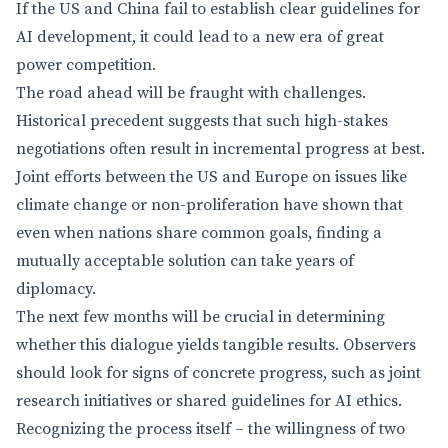
If the US and China fail to establish clear guidelines for
AI development, it could lead to a new era of great
power competition.
The road ahead will be fraught with challenges.
Historical precedent suggests that such high-stakes
negotiations often result in incremental progress at best.
Joint efforts between the US and Europe on issues like
climate change or non-proliferation have shown that
even when nations share common goals, finding a
mutually acceptable solution can take years of
diplomacy.
The next few months will be crucial in determining
whether this dialogue yields tangible results. Observers
should look for signs of concrete progress, such as joint
research initiatives or shared guidelines for AI ethics.
Recognizing the process itself – the willingness of two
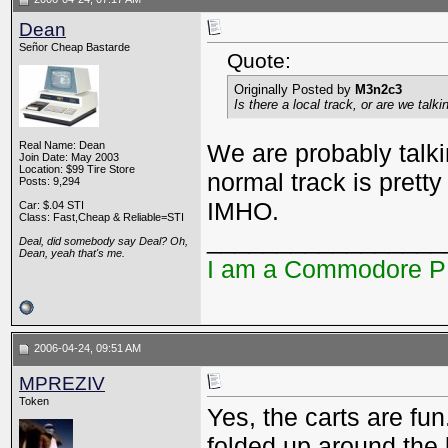
Dean
Señor Cheap Bastarde
Quote:
Originally Posted by
M3n2c3
Is there a local track, or are we tal
Real Name: Dean
We are probably talkin
Join Date: May 2003
Location: $99 Tire Store
normal track is pretty 
Posts: 9,294
IMHO.
Car: $.04 STI
Class: Fast,Cheap & Reliable=STI
_________________
Deal, did somebody say Deal? Oh,
Dean, yeah that's me.
I am a Commodore 
2006-04-24, 09:51 AM
MPREZIV
Token
Yes, the carts are fun
folded up around the 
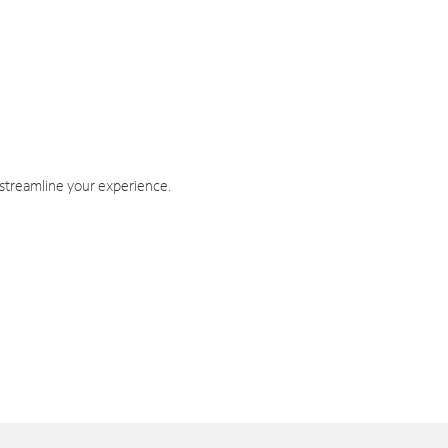
 streamline your experience.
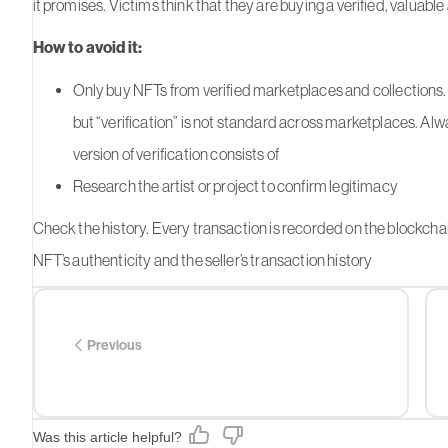
it promises. Victims think that they are buying a verified, valuable a
How to avoid it:
Only buy NFTs from verified marketplaces and collections. 
but “verification” is not standard across marketplaces. Al
version of verification consists of
Research the artist or project to confirm legitimacy
Check the history. Every transaction is recorded on the blockchain
NFT’s authenticity and the seller’s transaction history
Previous
Was this article helpful?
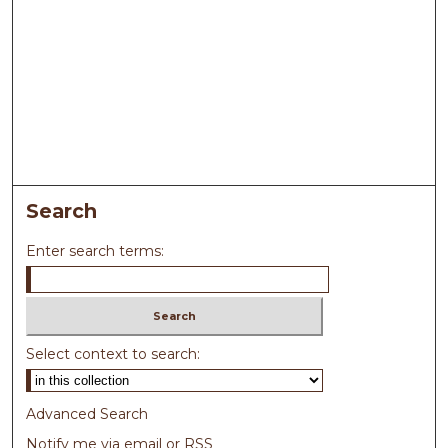
Search
Enter search terms:
Select context to search:
Advanced Search
Notify me via email or
RSS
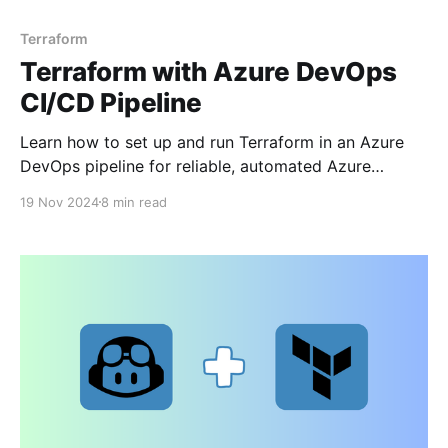
Terraform
Terraform with Azure DevOps
CI/CD Pipeline
Learn how to set up and run Terraform in an Azure
DevOps pipeline for reliable, automated Azure
resource deployments.
19 Nov 2024
8 min read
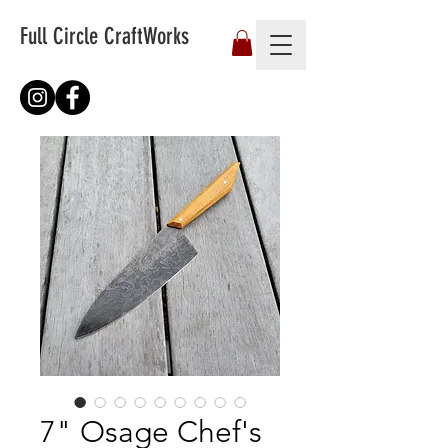
Full Circle CraftWorks
7" Osage Chef's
^^^^
Description of the task | Find the string "Terraform" in the records, then copy each line where it occurs.

Worked solution |
Terraform
Terraform with Azure DevOps
Learn how to set up and run Terraform in an Azure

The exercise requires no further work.